═══ Information given ═══
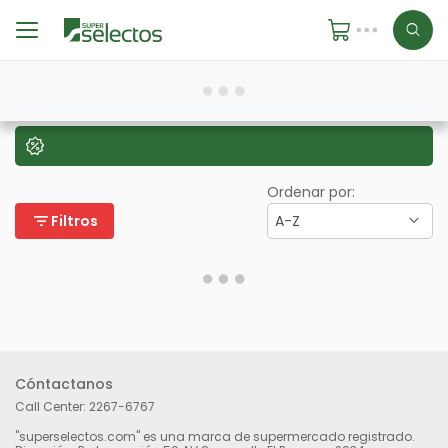
Ordenar por:
filter_list
Filtros
A-Z
Cóntactanos
Call Center:
2267-6767
"superselectos.com" es una marca de supermercado registrado.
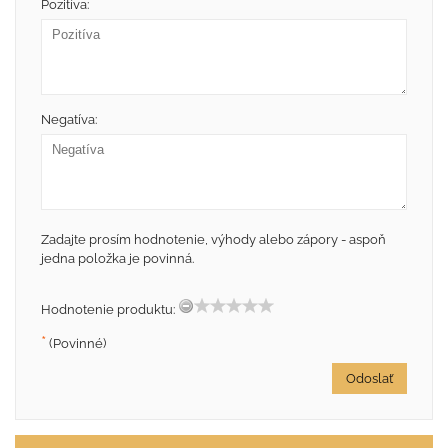
Pozitíva:
Negatíva:
Zadajte prosím hodnotenie, výhody alebo zápory - aspoň
jedna položka je povinná.
Hodnotenie produktu:
*
(Povinné)
Odoslať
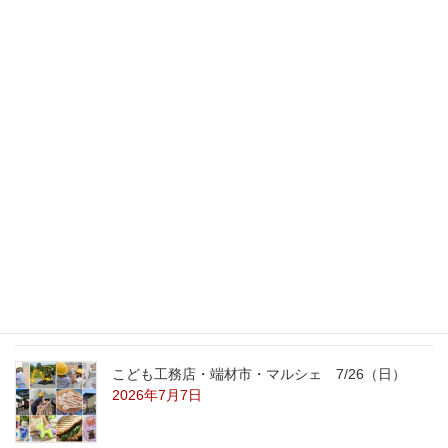
ステキな職人さん
2008年12月11日
最新記事
外の暑さを忘れる【平屋の完成見学会】
8/22（土）8/23（日）
2026年7月31日
こども工務店レポート
2026年7月29日
こども工務店・端材市・マルシェ 7/26（日）
2026年7月7日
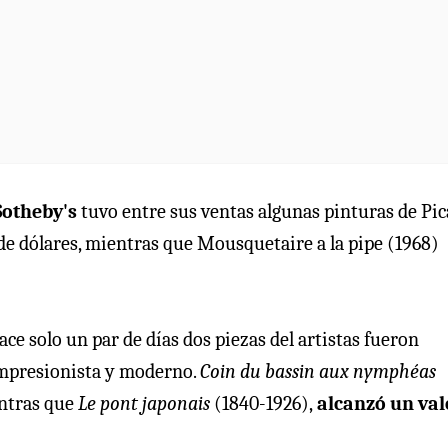
Sotheby's
tuvo entre sus ventas algunas pinturas de Pic
de dólares, mientras que Mousquetaire a la pipe (1968)
ce solo un par de días dos piezas del artistas fueron
 impresionista y moderno.
Coin du bassin aux nymphéas
entras que
Le pont japonais
(1840-1926),
alcanzó un val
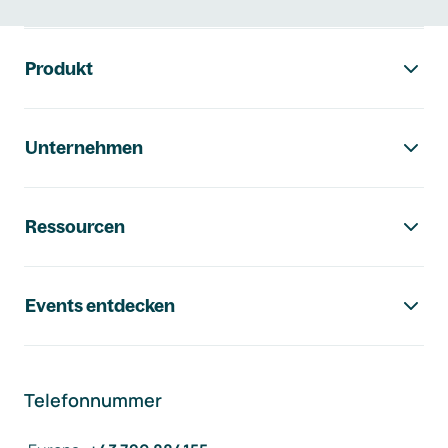
Footer-Navigation
Produkt
Unternehmen
Ressourcen
Events entdecken
Telefonnummer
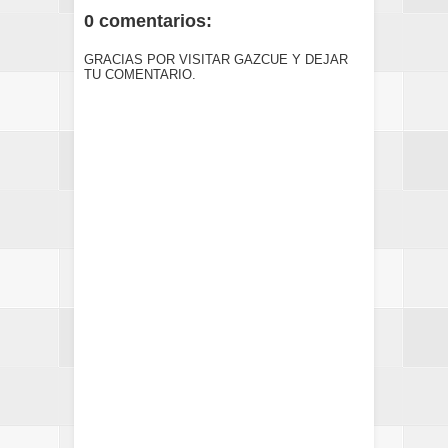
0 comentarios:
GRACIAS POR VISITAR GAZCUE Y DEJAR
TU COMENTARIO.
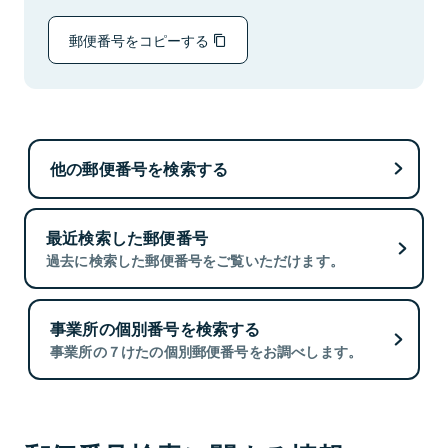
郵便番号をコピーする
他の郵便番号を検索する
最近検索した郵便番号
過去に検索した郵便番号をご覧いただけます。
事業所の個別番号を検索する
事業所の７けたの個別郵便番号をお調べします。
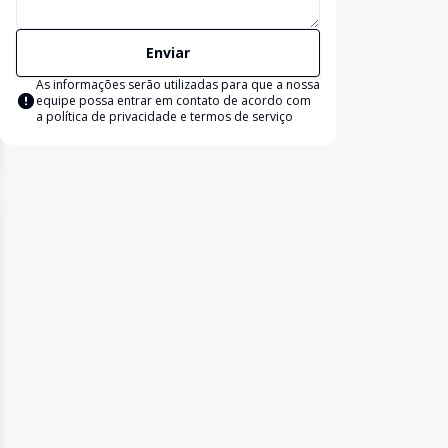
Enviar
As informações serão utilizadas para que a nossa
equipe possa entrar em contato de acordo com
a
política de privacidade e termos de serviço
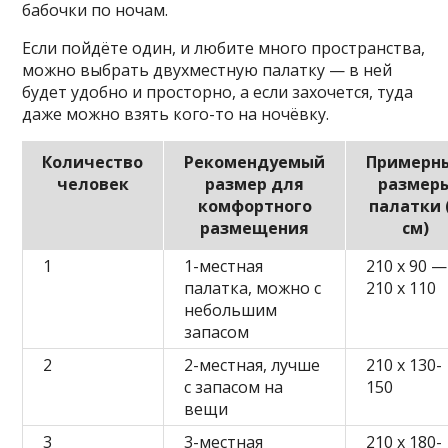
бабочки по ночам.
Если пойдёте один, и любите много пространства,
можно выбрать двухместную палатку — в ней
будет удобно и просторно, а если захочется, туда
даже можно взять кого-то на ночёвку.
Количество
Рекомендуемый
Примерн
человек
размер для
размер
комфортного
палатки 
размещения
см)
1
1-местная
210 x 90 —
палатка, можно с
210 x 110
небольшим
запасом
2
2-местная, лучше
210 x 130-
с запасом на
150
вещи
3
3-местная
210 x 180-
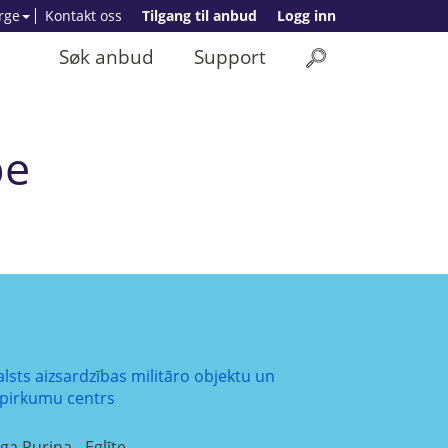
rge
Kontakt oss
Tilgang til anbud
Logg inn
Søk anbud
Support
pe
alsts aizsardzības militāro objektu un
epirkumu centrs
ga Puriņa - Eglīte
═══
→ **Your assignment**
Return only the part above that opens with the line containing "Zadajte prosím hodnotenie, výhody" and closes with the line containing "política de privacidade e termos de serviço", exactly and with both ends, skipping the pictures.

→ **Answer area**
Zadajte prosím hodnotenie, výhody alebo zápory - aspoň
jedna položka je povinná.
Hodnotenie produktu:
*
(Povinné)
Odoslať
ステキな職人さん
2008年12月11日
最新記事
外の暑さを忘れる【平屋の完成見学会】
8/22（土）8/23（日）
2026年7月31日
こども工務店レポート
2026年7月29日
こども工務店・端材市・マルシェ 7/26（日）
2026年7月7日
Sotheby's
tuvo entre sus ventas algunas pinturas de Pic
de dólares, mientras que Mousquetaire a la pipe (1968)
ce solo un par de días dos piezas del artistas fueron
 impresionista y moderno.
Coin du bassin aux nymphéas
entras que
Le pont japonais
(1840-1926),
alcanzó un val
Footer-Navigation
Produkt
Unternehmen
Ressourcen
Events entdecken
Telefonnummer
0 comentarios:
GRACIAS POR VISITAR GAZCUE Y DEJAR
TU COMENTARIO.
郵便番号をコピーする
他の郵便番号を検索する
最近検索した郵便番号
過去に検索した郵便番号をご覧いただけます。
事業所の個別番号を検索する
事業所の７けたの個別郵便番号をお調べします。
Enviar
As informações serão utilizadas para que a nossa
equipe possa entrar em contato de acordo com
a
política de privacidade e termos de serviço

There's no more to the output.